Fomos, ao longo da história, aumentando o número de políticos e benesses destes, como ocorreu recentemente com o número de vereadores nas cidades pelo país afora.
Claro: este não é o único problema. É um dos.
Estão corretos os prefeitos quando querem que o dinheiro dos contribuintes cheguem de fato onde as pessoas vivem. O problema é que - a cada carta feita ao presidente (seja ele qual for) - temos a busca por compromissos com paliativos que nãos e transformam em programas de Estado, mas apenas de governo. Não há uma continuidade.
Motivo: resolve-se, por meio desses paliativos, o curto prazo e não se dá condições para o desenvolvimento das regiões em médio prazo ao mesmo tempo em que se planeja no longo prazo uma revisão desse pacto federativo rumo ao federalismo. Nossos prefeitos precisam estudar sobre federalismo o quanto antes.
A recente carta ao presidente eleito Jair Bolsonaro (PSL), feita pela FNP, tem muitos pontos correto. Toca em problemas urgentes: o desfinanciamento da Saúde de atenção básica, que tem feito os municípios cada vez investirem mais que o mínimo constitucional; a questão da Educação básica no país, seja em sua estrutura ou na valorização dos professores etc. E nesta carta, estamos falando das cidades com mais de 80 mil habitantes. Imagine as outras.
É claro que - no curto e médio prazo - o governo federal tem a obrigação deste socorro, aprimorando programas como o Mais Médicos, o Bolsa Família etc. Estes programas, para serem aprimorados, necessitam também passar por uma auditoria. Então, no final das contas, ao menos no que está sendo prometido, o pensamento de Bolsonaro está alinhado com os dos prefeitos.
Mas se este governo quer fazer a diferença, precisa também ir além e criar - junto com os prefeitos - o estudo aprofundado do pacto federativo. Isto também envolve o Congresso Nacional e outros poderes constituídos.

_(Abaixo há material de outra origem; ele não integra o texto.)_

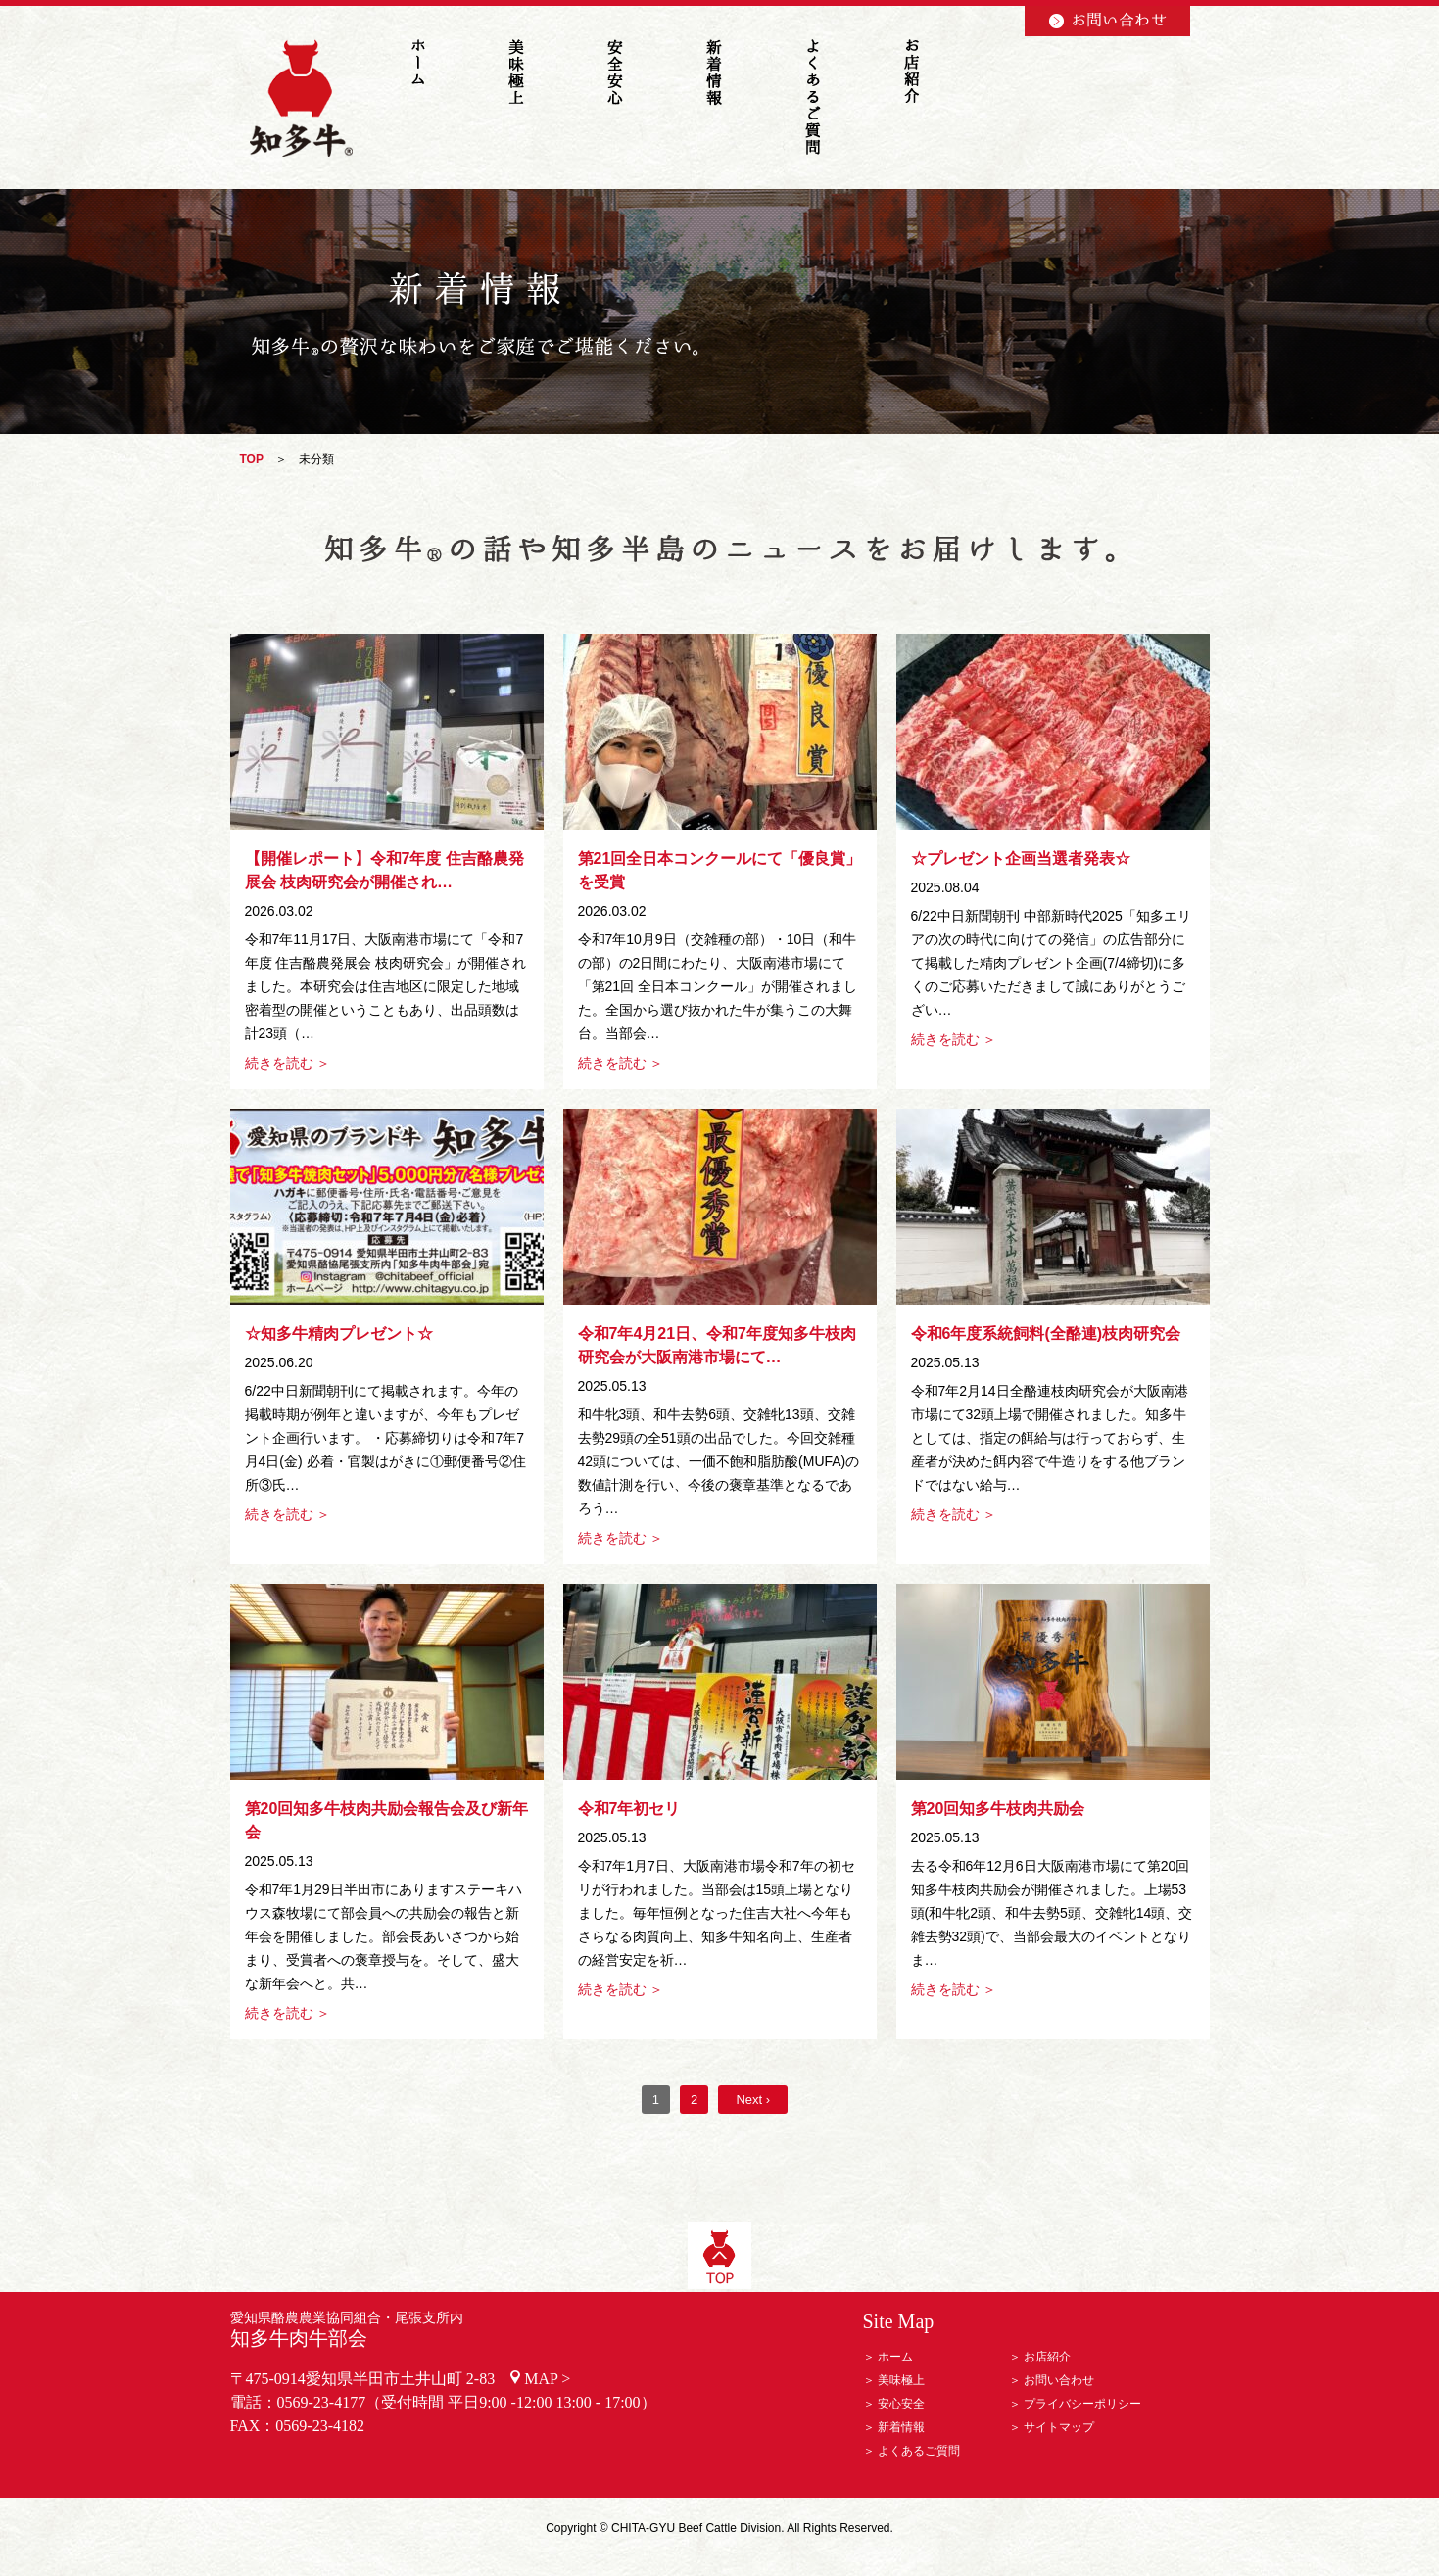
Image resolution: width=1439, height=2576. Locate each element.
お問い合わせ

Torna-se, assim, mais complicado em função do estamento burocrático que temos, que trabalhou com duas filosofias execráveis ao longo da história: 1) a democracia emana do povo para contra ele ser exercida; e 2) farinha pouca, meu pirão primeiro.
Ao que tudo indica, o futuro governo terá um pensamento diferente. O próprio Bolsonaro já usou o lema Mais Brasil, Menos Brasília. Quatro anos podem não ser o suficiente para essa revisão profunda, mas pode ser o início. É possível rever o pacto federativo e falar em federalismo no Brasil. Ter o pensamento de Tavares Bastos como norte pode ser importante nesse momento.